> [WORK TO COMPLETE]: Go through the listing below and state how many lines hold the word "Image", giving only the number.

> [SOURCE DATA]:

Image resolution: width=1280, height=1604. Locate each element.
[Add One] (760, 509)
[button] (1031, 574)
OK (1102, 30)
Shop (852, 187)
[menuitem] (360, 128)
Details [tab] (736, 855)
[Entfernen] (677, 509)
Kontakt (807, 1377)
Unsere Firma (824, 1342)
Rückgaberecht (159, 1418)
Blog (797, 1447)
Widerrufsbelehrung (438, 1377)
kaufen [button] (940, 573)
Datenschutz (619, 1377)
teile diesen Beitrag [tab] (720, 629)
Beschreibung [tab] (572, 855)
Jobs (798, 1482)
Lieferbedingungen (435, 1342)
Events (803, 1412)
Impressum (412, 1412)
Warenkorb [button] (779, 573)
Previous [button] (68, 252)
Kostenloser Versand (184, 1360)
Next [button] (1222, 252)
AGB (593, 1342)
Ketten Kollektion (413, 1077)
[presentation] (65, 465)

--

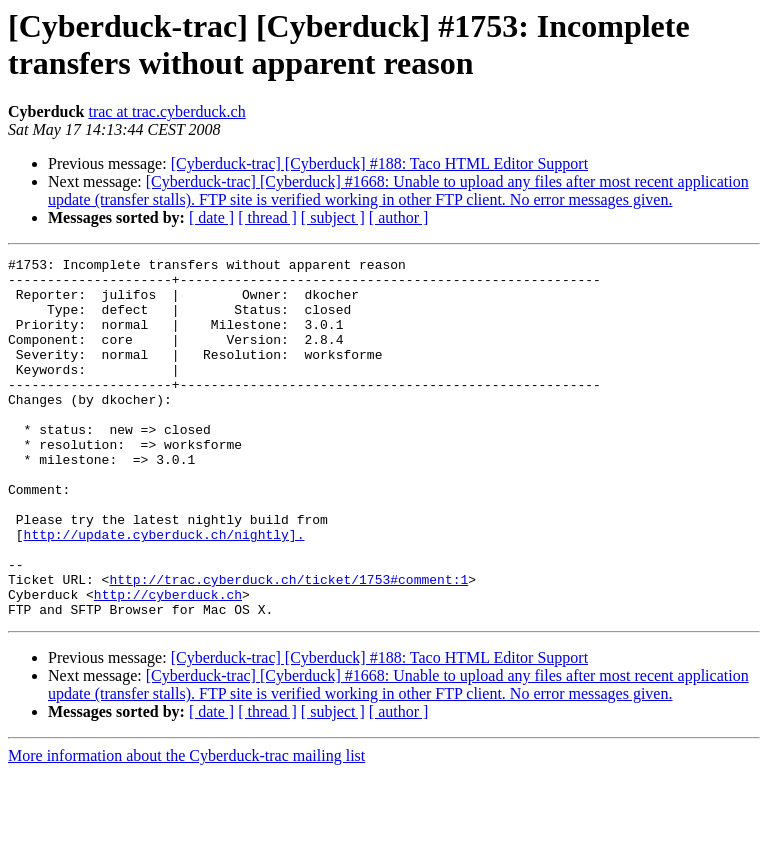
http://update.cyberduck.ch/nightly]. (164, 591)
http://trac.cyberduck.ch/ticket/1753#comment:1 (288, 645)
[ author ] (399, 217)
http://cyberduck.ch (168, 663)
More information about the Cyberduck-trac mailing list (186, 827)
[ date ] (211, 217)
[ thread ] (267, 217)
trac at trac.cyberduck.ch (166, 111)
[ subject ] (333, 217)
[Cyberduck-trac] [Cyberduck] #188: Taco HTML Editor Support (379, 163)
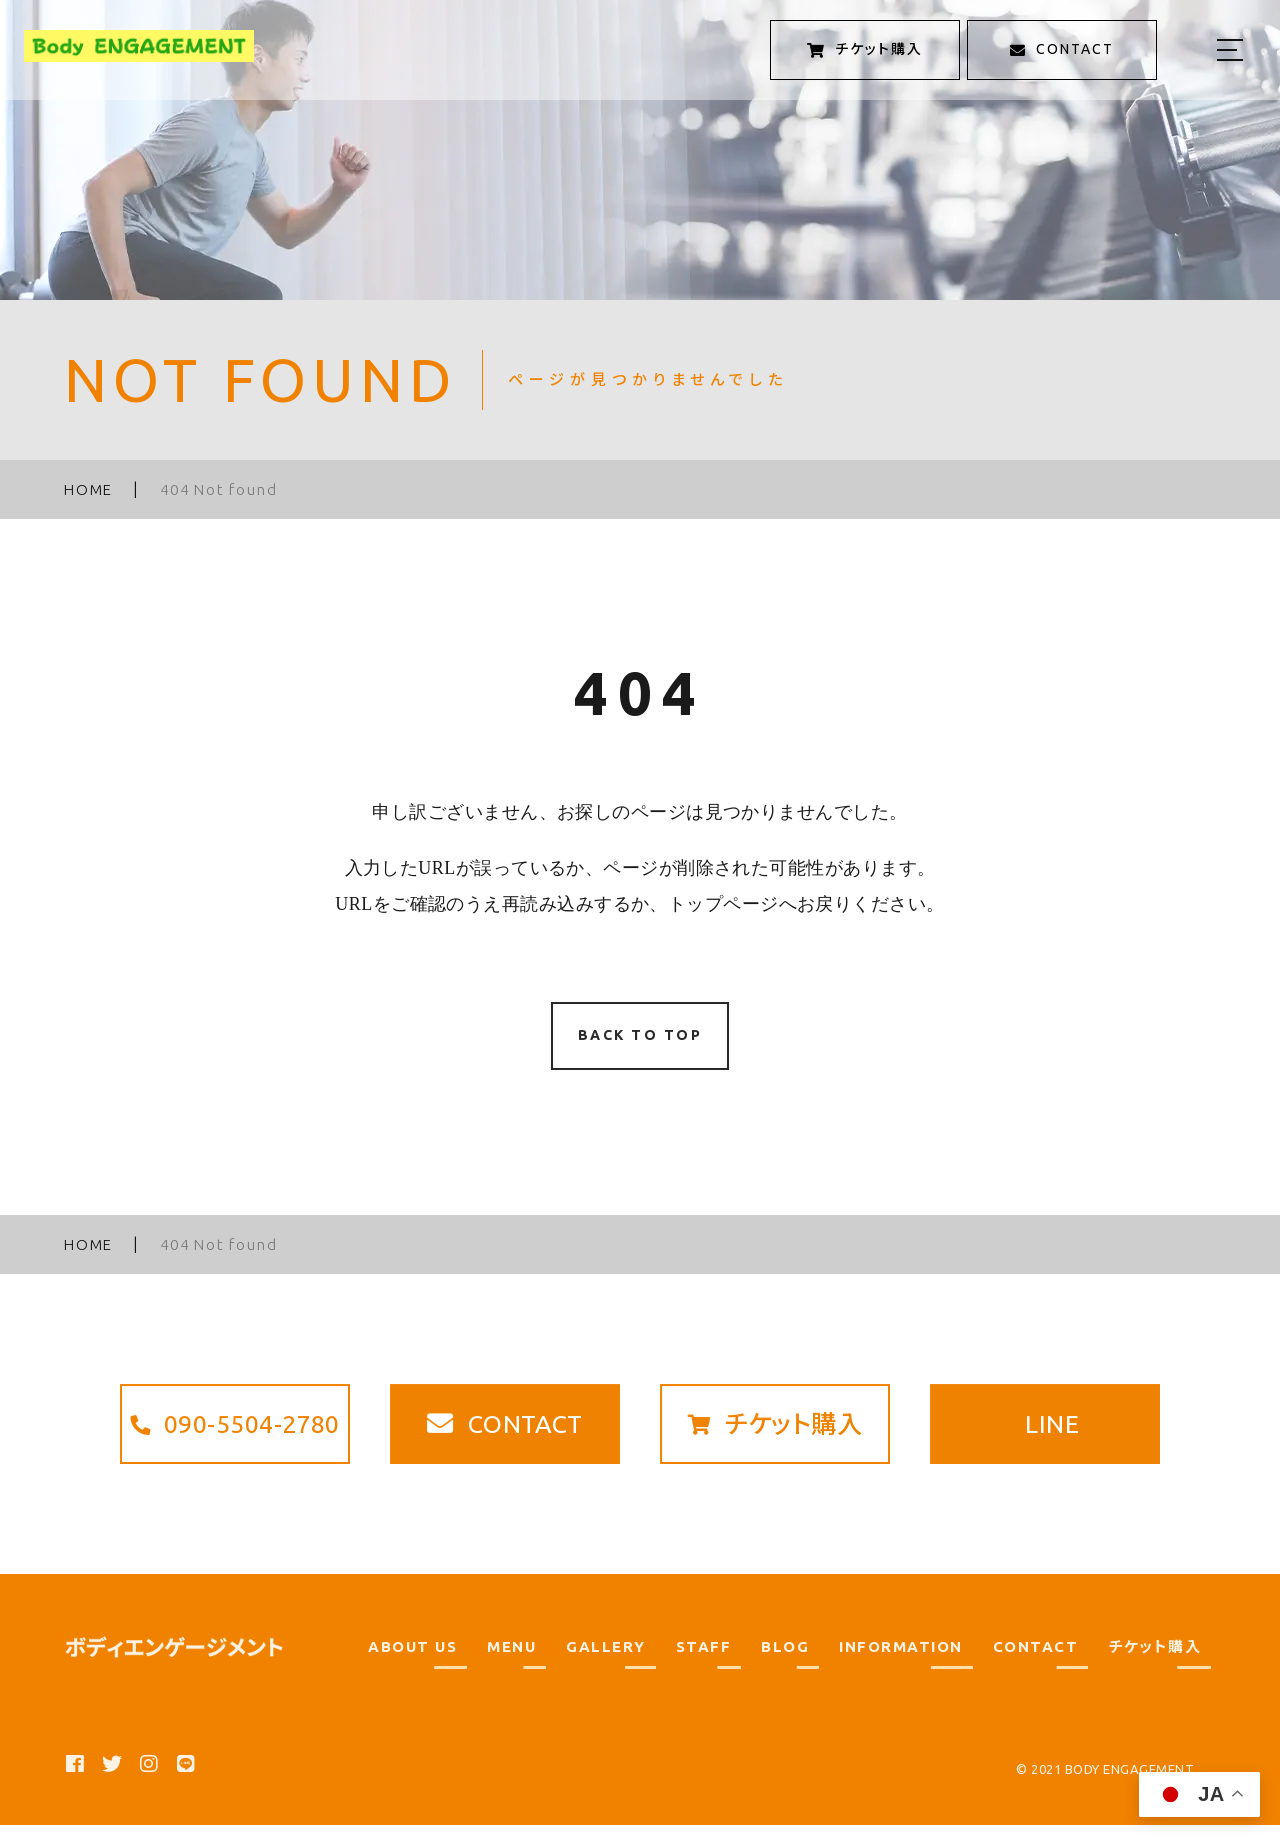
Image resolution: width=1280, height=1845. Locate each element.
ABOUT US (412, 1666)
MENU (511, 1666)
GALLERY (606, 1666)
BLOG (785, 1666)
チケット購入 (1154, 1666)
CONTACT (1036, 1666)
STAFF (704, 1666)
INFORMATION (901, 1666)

==

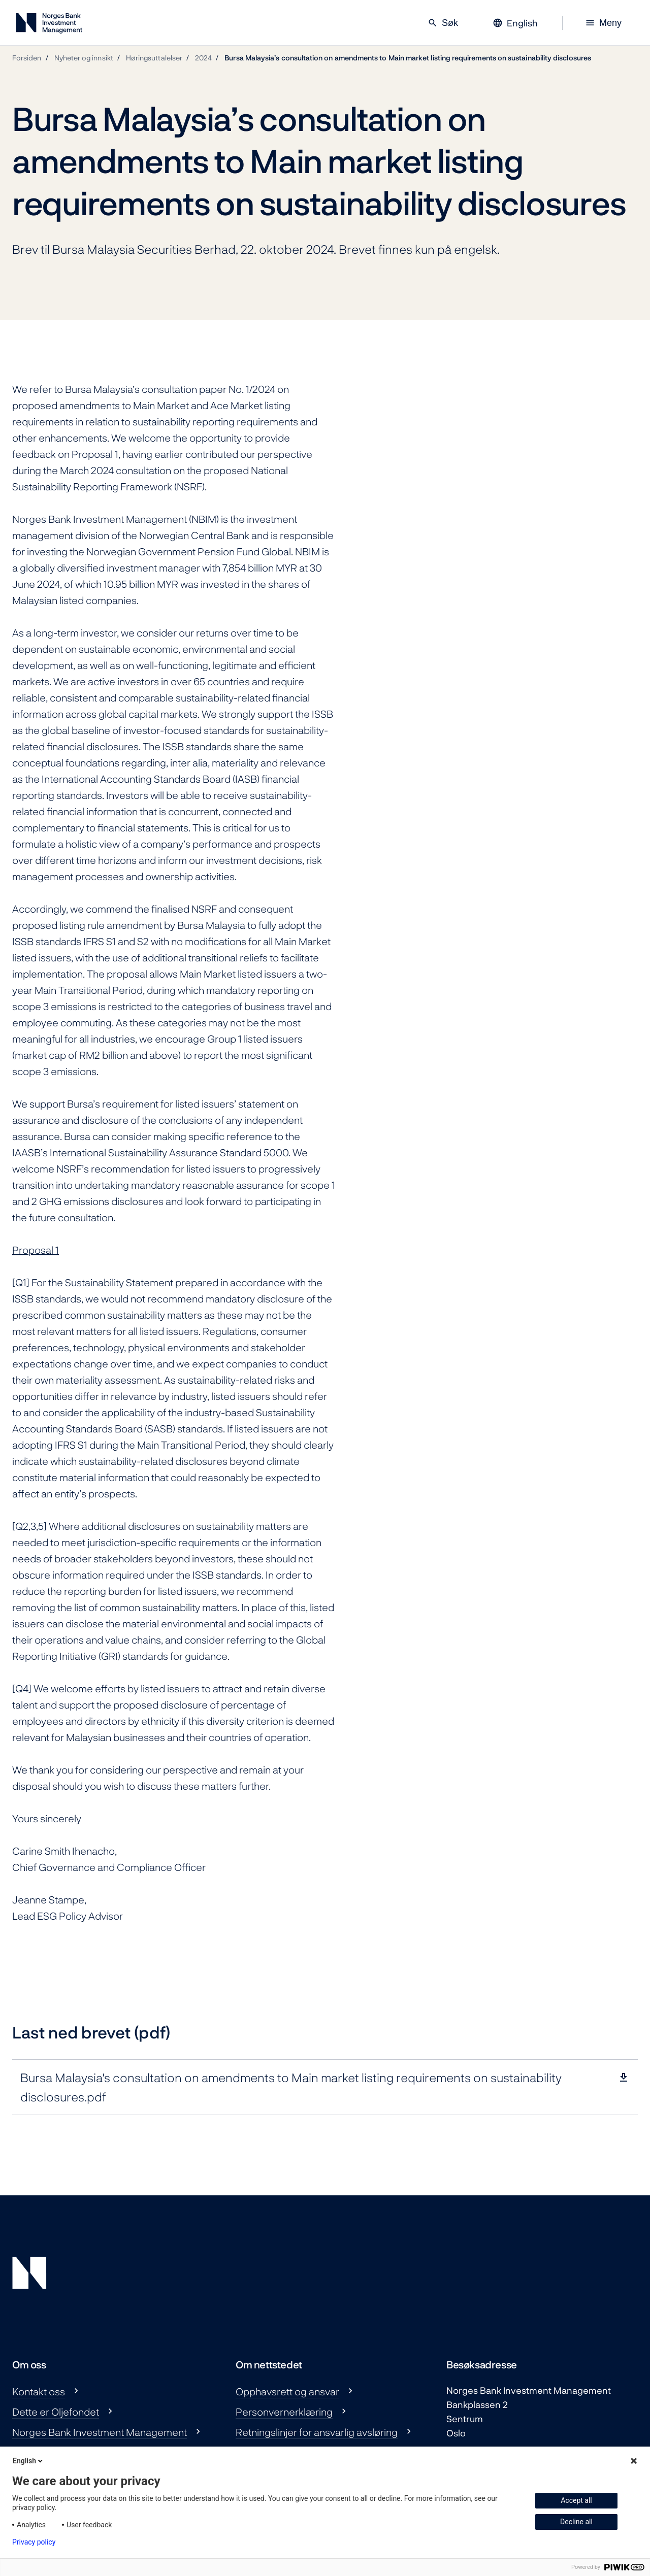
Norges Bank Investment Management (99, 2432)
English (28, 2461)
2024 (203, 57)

> [ANSWER]: 2